Abstract

The bacterium causing cholera, Vibrio cholerae, is a marine organism and coastal waters are important reservoirs of the organism. There are more than 200 serogroups of V. cholerae, of which serogroups O1 and O139 are known to be the causative agent of the cholera. The main virulent factor in V. cholerae is cholera toxin gene (ctx) that is found from the epidemic O1 and O139 strains, but may also be found in some strains other than O1 and O139 (non-O1 and non-O139). In this study, 48 V. cholerae strains isolated from three estuaries of Tanzania and 20 stool isolates were characterized in terms of their serogroups and possession of ctx gene and then compared using two PCR based fingerprinting methods: Enterobacterial repetitive intergenic consensus (ERIC) sequences and repetitive extragenic palindromic (REP) sequences.

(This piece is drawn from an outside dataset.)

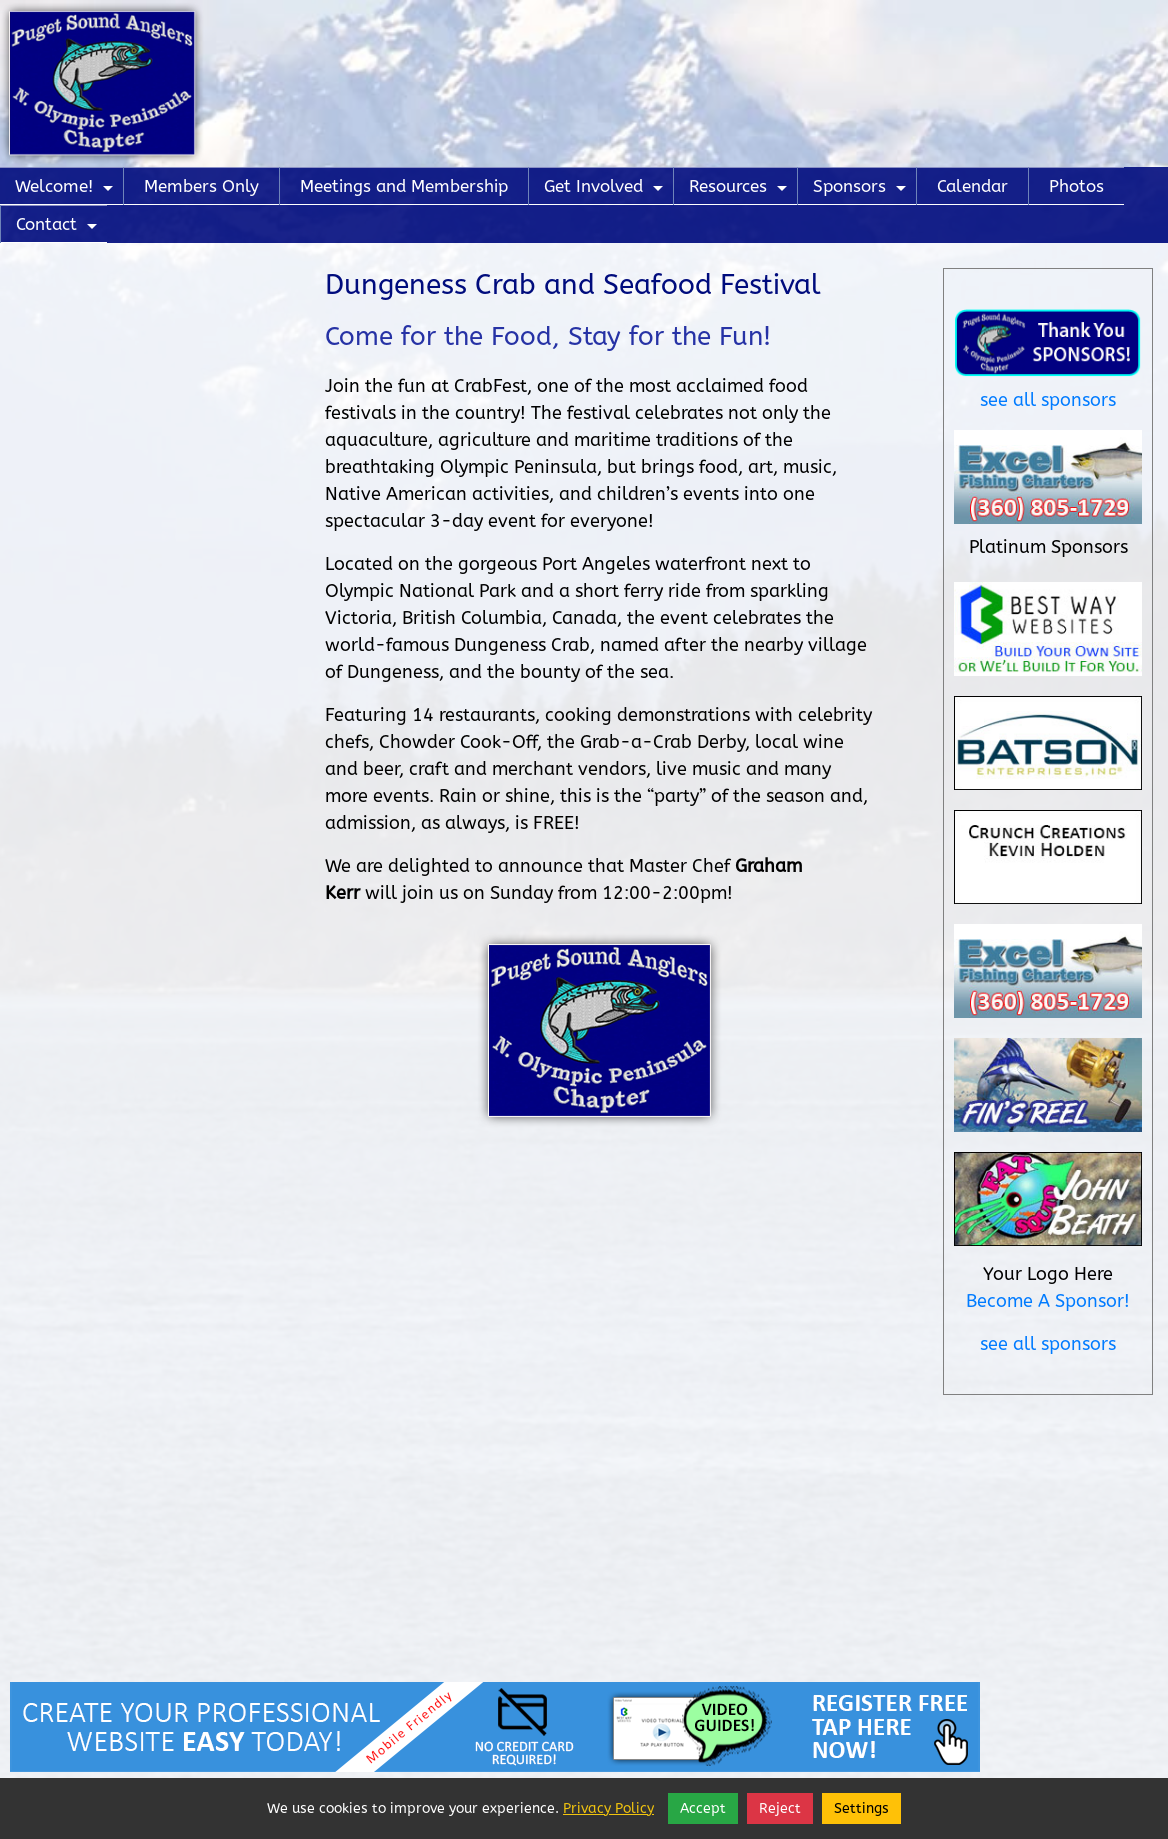 This screenshot has width=1168, height=1839. Describe the element at coordinates (862, 190) in the screenshot. I see `Sponsors` at that location.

All the stool isolates and twelve of the environmental isolates belonged to serogroup O1 while the remaining 36 environmental isolates were defined as non-O1/O139. The entire stool isolates and 21 of the environmental isolates had the cholera toxin gene (ctxA). Both ERIC and REP methods gave almost unique fingerprints for each strain and confirmed high genetic heterogeneity among the different cholera strains. Higher similarity was observed in REP-PCR (70-100%) than in ERIC-PCR (62-100%), indicating different discriminative power of these methods. Environmental isolates clustered together with clinical isolates at ≥90% similarity level suggesting their great potential of producing pathogenic strains that may be the causative agents for the frequent observed cholera outbreaks particularly along the coast.

Key words: Vibrio cholerae, enterobacterial repetitive intergenic consensus (ERIC)-PCR, repetitive extragenic palindromic (REP)-PCR, estuaries of Tanzania.